(Work task):
Using the records below, filter out every line that lacks "MIIT" and copy the rest.

▼

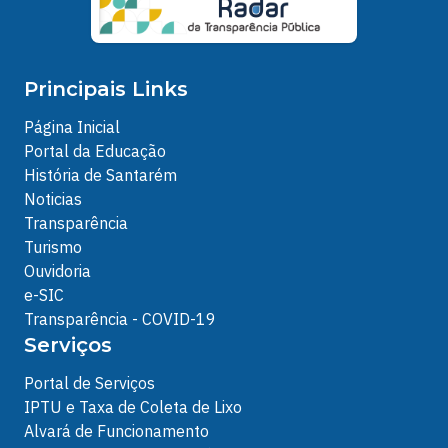
Principais Links
Página Inicial
Portal da Educação
História de Santarém
Noticias
Transparência
Turismo
Ouvidoria
e-SIC
Transparência - COVID-19
Serviços
Portal de Serviços
IPTU e Taxa de Coleta de Lixo
Alvará de Funcionamento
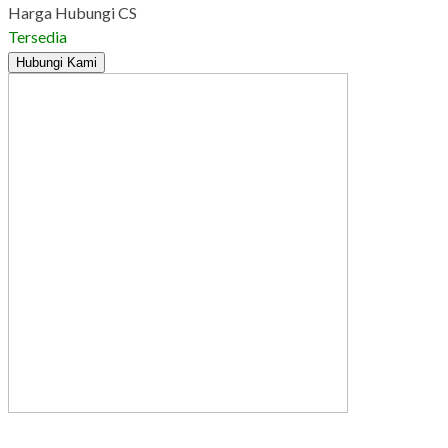
Harga Hubungi CS
Tersedia
Hubungi Kami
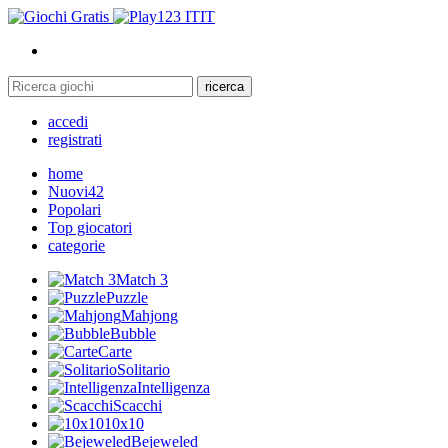
IT
ricerca
accedi
registrati
home
Nuovi
42
Popolari
Top giocatori
categorie
Match 3
Puzzle
Mahjong
Bubble
Carte
Solitario
Intelligenza
Scacchi
10x10
Bejeweled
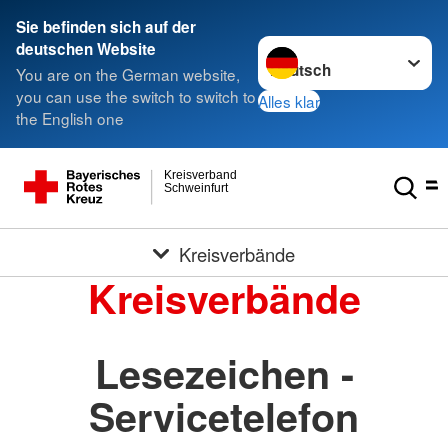
Sie befinden sich auf der
Sprache wechseln zu
deutschen Website
You are on the German website,
you can use the switch to switch to
Alles klar
the English one
Kreisverband
Schweinfurt
Kreisverbände
Kreisverbände
Lesezeichen -
Servicetelefon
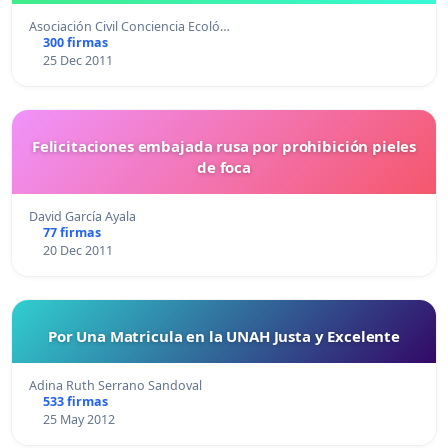
Asociación Civil Conciencia Ecoló…
300 firmas
25 Dec 2011
Felicitaciones embajada rusa por prohibición pieles
de foca
David García Ayala
77 firmas
20 Dec 2011
Por Una Matricula en la UNAH Justa y Excelente
Adina Ruth Serrano Sandoval
533 firmas
25 May 2012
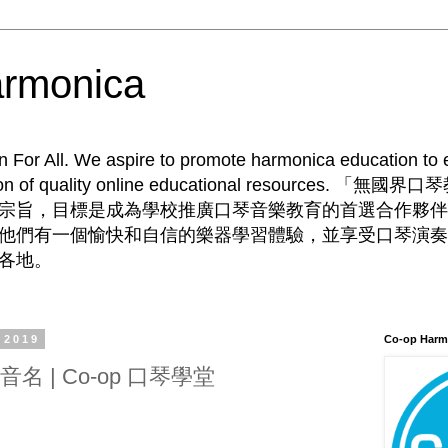
rmonica
For All. We aspire to promote harmonica education to e
ration of quality online educational resources.
宗旨，目標是成為學校推廣口琴音樂教育的首選合作夥伴
他們有一個愉快和自信的樂器學習體驗，並享受口琴演奏
各地。
 2019
Co-op Harm
連音名 | Co-op 口琴學堂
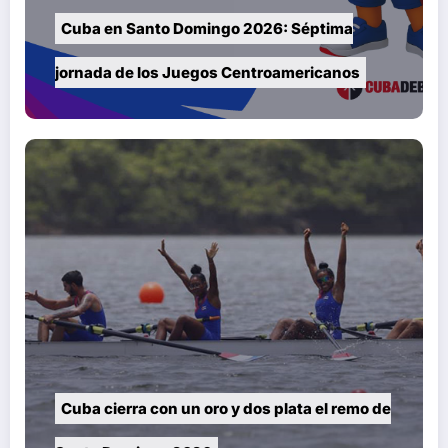
Cuba en Santo Domingo 2026: Séptima
jornada de los Juegos Centroamericanos
Cuba cierra con un oro y dos plata el remo de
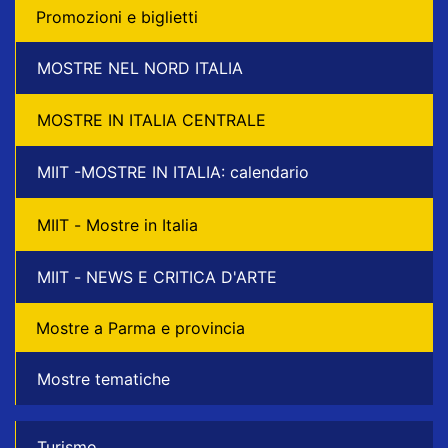
Promozioni e biglietti
MOSTRE NEL NORD ITALIA
MOSTRE IN ITALIA CENTRALE
MIIT -MOSTRE IN ITALIA: calendario
MIIT - Mostre in Italia
MIIT - NEWS E CRITICA D'ARTE
Mostre a Parma e provincia
Mostre tematiche
Turismo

▲

(Expected answer):
MIIT -MOSTRE IN ITALIA: calendario
MIIT - Mostre in Italia
MIIT - NEWS E CRITICA D'ARTE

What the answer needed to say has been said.